▼

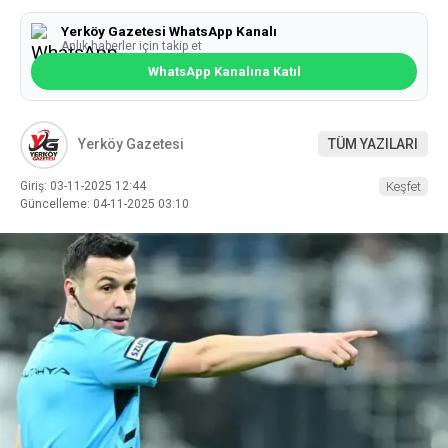
Yerköy Gazetesi WhatsApp Kanalı
Anlık haberler için takip et
WhatsApp Kanalına Katıl
Yerköy Gazetesi
TÜM YAZILARI
Giriş: 03-11-2025 12:44
Keşfet
Güncelleme: 04-11-2025 03:10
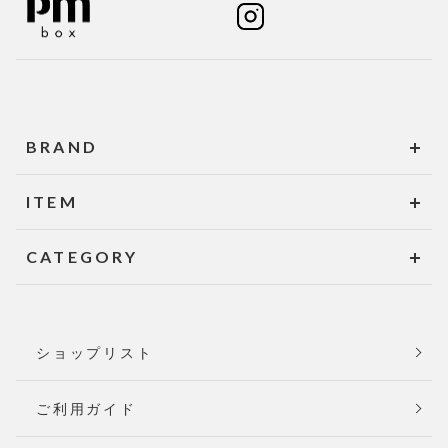
BRAND
ITEM
CATEGORY
ショップリスト
ご利用ガイド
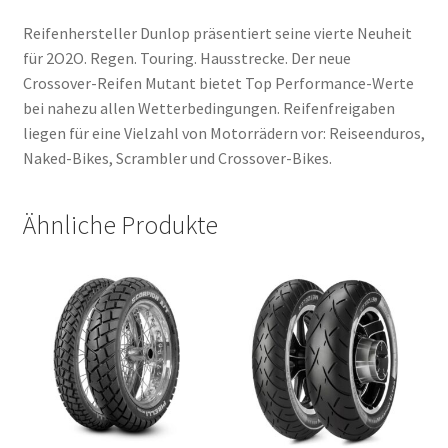
Reifenhersteller Dunlop präsentiert seine vierte Neuheit
für 2O2O. Regen. Touring. Hausstrecke. Der neue
Crossover-Reifen Mutant bietet Top Performance-Werte
bei nahezu allen Wetterbedingungen. Reifenfreigaben
liegen für eine Vielzahl von Motorrädern vor: Reiseenduros,
Naked-Bikes, Scrambler und Crossover-Bikes.
Ähnliche Produkte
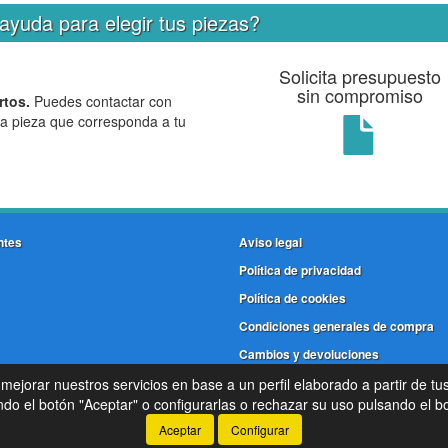
ayuda para elegir tus piezas?
Solicita presupuesto
sin compromiso
rtos.
Puedes contactar con
la pieza que corresponda a tu
ntes
Aviso legal
Política de privacidad
Política de cookies
Condiciones generales de compra
Cambios y devoluciones
 mejorar nuestros servicios en base a un perfil elaborado a partir de tu
©
Frenos Coruña
- 2026 -
Tienda online de recambios de Gira
o el botón "Aceptar" o configurarlas o rechazar su uso pulsando el bo
Aceptar
Configurar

▲

Prompt: The entries are to be transcribed in full. Their pictures are not.

Response below:
Yerköy Gazetesi WhatsApp Kanalı
Anlık haberler için takip et
WhatsApp Kanalına Katıl
Yerköy Gazetesi
TÜM YAZILARI
Giriş: 03-11-2025 12:44
Keşfet
Güncelleme: 04-11-2025 03:10
BRAND
ITEM
CATEGORY
ショップリスト
ご利用ガイド
Reifenhersteller Dunlop präsentiert seine vierte Neuheit
für 2O2O. Regen. Touring. Hausstrecke. Der neue
Crossover-Reifen Mutant bietet Top Performance-Werte
bei nahezu allen Wetterbedingungen. Reifenfreigaben
liegen für eine Vielzahl von Motorrädern vor: Reiseenduros,
Naked-Bikes, Scrambler und Crossover-Bikes.
Ähnliche Produkte
ayuda para elegir tus piezas?
Solicita presupuesto
sin compromiso
rtos.
Puedes contactar con
la pieza que corresponda a tu
ntes
Aviso legal
Política de privacidad
Política de cookies
Condiciones generales de compra
Cambios y devoluciones
 mejorar nuestros servicios en base a un perfil elaborado a partir de tu
©
Frenos Coruña
- 2026 -
Tienda online de recambios de Gira
o el botón "Aceptar" o configurarlas o rechazar su uso pulsando el bo
Aceptar
Configurar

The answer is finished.